─── Data to process ───

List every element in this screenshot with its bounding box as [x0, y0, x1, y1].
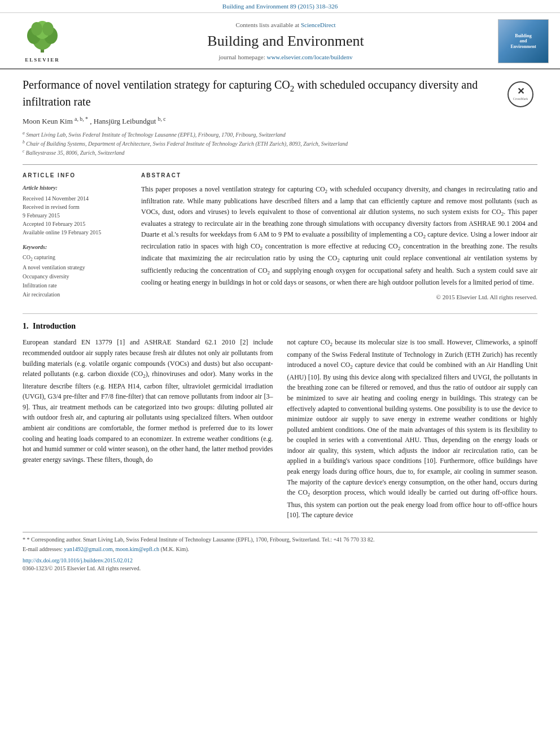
journal-header: ELSEVIER Contents lists available at Sci… [0, 13, 560, 69]
keyword-3: Occupancy diversity [23, 273, 130, 281]
corresponding-author-note: * * Corresponding author. Smart Living L… [23, 536, 537, 544]
svg-point-6 [42, 22, 54, 36]
article-info-heading: ARTICLE INFO [23, 172, 130, 180]
keywords-section: Keywords: CO2 capturing A novel ventilat… [23, 243, 130, 299]
science-direct-link[interactable]: ScienceDirect [301, 21, 336, 28]
affiliation-b: b Chair of Building Systems, Department … [23, 139, 537, 148]
article-history: Article history: Received 14 November 20… [23, 184, 130, 237]
author-name: Moon Keun Kim [23, 117, 75, 126]
received-date: Received 14 November 2014 [23, 194, 130, 203]
doi-link[interactable]: http://dx.doi.org/10.1016/j.buildenv.201… [23, 557, 133, 563]
elsevier-label: ELSEVIER [25, 56, 60, 64]
article-title: Performance of novel ventilation strateg… [23, 77, 498, 110]
main-content: Performance of novel ventilation strateg… [0, 69, 560, 578]
introduction-section: 1. Introduction European standard EN 137… [23, 313, 537, 521]
elsevier-tree-icon [23, 19, 62, 55]
crossmark-icon: ✕ CrossMark [508, 81, 533, 107]
copyright: © 2015 Elsevier Ltd. All rights reserved… [141, 293, 537, 302]
abstract-text: This paper proposes a novel ventilation … [141, 184, 537, 288]
history-title: Article history: [23, 184, 130, 192]
article-body: ARTICLE INFO Article history: Received 1… [23, 164, 537, 302]
authors: Moon Keun Kim a, b, * , Hansjürg Leibund… [23, 115, 537, 127]
footnotes: * * Corresponding author. Smart Living L… [23, 532, 537, 553]
journal-thumbnail: BuildingandEnvironment [498, 19, 549, 63]
keyword-4: Infiltration rate [23, 282, 130, 290]
doi-section: http://dx.doi.org/10.1016/j.buildenv.201… [23, 557, 537, 573]
abstract-heading: ABSTRACT [141, 172, 537, 180]
keywords-title: Keywords: [23, 243, 130, 251]
article-info-panel: ARTICLE INFO Article history: Received 1… [23, 172, 130, 302]
accepted-date: Accepted 10 February 2015 [23, 220, 130, 228]
svg-point-5 [31, 22, 42, 36]
journal-ref: Building and Environment 89 (2015) 318–3… [222, 3, 338, 10]
journal-title: Building and Environment [73, 31, 498, 51]
journal-homepage: journal homepage: www.elsevier.com/locat… [73, 53, 498, 62]
available-online: Available online 19 February 2015 [23, 228, 130, 237]
intro-left-col: European standard EN 13779 [1] and ASHRA… [23, 337, 273, 520]
intro-heading: 1. Introduction [23, 321, 537, 332]
issn: 0360-1323/© 2015 Elsevier Ltd. All right… [23, 565, 141, 571]
revised-date: 9 February 2015 [23, 211, 130, 220]
email-link-2[interactable]: moon.kim@epfl.ch [115, 546, 159, 552]
keyword-2: A novel ventilation strategy [23, 264, 130, 272]
intro-right-col: not capture CO2 because its molecular si… [287, 337, 538, 520]
top-bar: Building and Environment 89 (2015) 318–3… [0, 0, 560, 13]
affiliations: a Smart Living Lab, Swiss Federal Instit… [23, 130, 537, 158]
header-center: Contents lists available at ScienceDirec… [73, 21, 498, 62]
science-direct-text: Contents lists available at ScienceDirec… [73, 21, 498, 29]
crossmark-badge: ✕ CrossMark [504, 77, 537, 111]
article-title-section: Performance of novel ventilation strateg… [23, 77, 537, 110]
email-link-1[interactable]: yan1492@gmail.com [64, 546, 112, 552]
intro-columns: European standard EN 13779 [1] and ASHRA… [23, 337, 537, 520]
email-note: E-mail addresses: yan1492@gmail.com, moo… [23, 545, 537, 553]
keyword-5: Air recirculation [23, 291, 130, 299]
affiliation-a: a Smart Living Lab, Swiss Federal Instit… [23, 130, 537, 139]
homepage-link[interactable]: www.elsevier.com/locate/buildenv [266, 54, 352, 60]
affiliation-c: c Balleystrasse 35, 8006, Zurich, Switze… [23, 148, 537, 157]
elsevier-logo: ELSEVIER [11, 19, 73, 64]
abstract-panel: ABSTRACT This paper proposes a novel ven… [141, 172, 537, 302]
keyword-1: CO2 capturing [23, 254, 130, 263]
revised-label: Received in revised form [23, 203, 130, 211]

───

- [What the task requires] From the first line to the last, retype the data above exactly, but not its images.

- [Problem solution]
List every element in this screenshot with its bounding box as [x0, y0, x1, y1].
journal-header: ELSEVIER Contents lists available at Sci… [0, 13, 560, 69]
keyword-3: Occupancy diversity [23, 273, 130, 281]
corresponding-author-note: * * Corresponding author. Smart Living L… [23, 536, 537, 544]
svg-point-6 [42, 22, 54, 36]
article-info-heading: ARTICLE INFO [23, 172, 130, 180]
keywords-section: Keywords: CO2 capturing A novel ventilat… [23, 243, 130, 299]
science-direct-link[interactable]: ScienceDirect [301, 21, 336, 28]
affiliation-b: b Chair of Building Systems, Department … [23, 139, 537, 148]
article-history: Article history: Received 14 November 20… [23, 184, 130, 237]
author-name: Moon Keun Kim [23, 117, 75, 126]
received-date: Received 14 November 2014 [23, 194, 130, 203]
doi-link[interactable]: http://dx.doi.org/10.1016/j.buildenv.201… [23, 557, 133, 563]
elsevier-label: ELSEVIER [25, 56, 60, 64]
article-title: Performance of novel ventilation strateg… [23, 77, 498, 110]
main-content: Performance of novel ventilation strateg… [0, 69, 560, 578]
introduction-section: 1. Introduction European standard EN 137… [23, 313, 537, 521]
elsevier-tree-icon [23, 19, 62, 55]
crossmark-icon: ✕ CrossMark [508, 81, 533, 107]
copyright: © 2015 Elsevier Ltd. All rights reserved… [141, 293, 537, 302]
abstract-text: This paper proposes a novel ventilation … [141, 184, 537, 288]
history-title: Article history: [23, 184, 130, 192]
article-body: ARTICLE INFO Article history: Received 1… [23, 164, 537, 302]
authors: Moon Keun Kim a, b, * , Hansjürg Leibund… [23, 115, 537, 127]
footnotes: * * Corresponding author. Smart Living L… [23, 532, 537, 553]
journal-thumbnail: BuildingandEnvironment [498, 19, 549, 63]
keyword-4: Infiltration rate [23, 282, 130, 290]
doi-section: http://dx.doi.org/10.1016/j.buildenv.201… [23, 557, 537, 573]
abstract-heading: ABSTRACT [141, 172, 537, 180]
keywords-title: Keywords: [23, 243, 130, 251]
article-info-panel: ARTICLE INFO Article history: Received 1… [23, 172, 130, 302]
accepted-date: Accepted 10 February 2015 [23, 220, 130, 228]
svg-point-5 [31, 22, 42, 36]
journal-ref: Building and Environment 89 (2015) 318–3… [222, 3, 338, 10]
journal-title: Building and Environment [73, 31, 498, 51]
journal-homepage: journal homepage: www.elsevier.com/locat… [73, 53, 498, 62]
available-online: Available online 19 February 2015 [23, 228, 130, 237]
intro-left-col: European standard EN 13779 [1] and ASHRA… [23, 337, 273, 520]
intro-heading: 1. Introduction [23, 321, 537, 332]
issn: 0360-1323/© 2015 Elsevier Ltd. All right… [23, 565, 141, 571]
revised-date: 9 February 2015 [23, 211, 130, 220]
email-link-2[interactable]: moon.kim@epfl.ch [115, 546, 159, 552]
keyword-2: A novel ventilation strategy [23, 264, 130, 272]
intro-right-col: not capture CO2 because its molecular si… [287, 337, 538, 520]
top-bar: Building and Environment 89 (2015) 318–3… [0, 0, 560, 13]
affiliations: a Smart Living Lab, Swiss Federal Instit… [23, 130, 537, 158]
header-center: Contents lists available at ScienceDirec… [73, 21, 498, 62]
science-direct-text: Contents lists available at ScienceDirec… [73, 21, 498, 29]
crossmark-badge: ✕ CrossMark [504, 77, 537, 111]
article-title-section: Performance of novel ventilation strateg… [23, 77, 537, 110]
email-link-1[interactable]: yan1492@gmail.com [64, 546, 112, 552]
intro-columns: European standard EN 13779 [1] and ASHRA… [23, 337, 537, 520]
email-note: E-mail addresses: yan1492@gmail.com, moo… [23, 545, 537, 553]
keyword-5: Air recirculation [23, 291, 130, 299]
affiliation-a: a Smart Living Lab, Swiss Federal Instit… [23, 130, 537, 139]
homepage-link[interactable]: www.elsevier.com/locate/buildenv [266, 54, 352, 60]
affiliation-c: c Balleystrasse 35, 8006, Zurich, Switze… [23, 148, 537, 157]
elsevier-logo: ELSEVIER [11, 19, 73, 64]
abstract-panel: ABSTRACT This paper proposes a novel ven… [141, 172, 537, 302]
keyword-1: CO2 capturing [23, 254, 130, 263]
revised-label: Received in revised form [23, 203, 130, 211]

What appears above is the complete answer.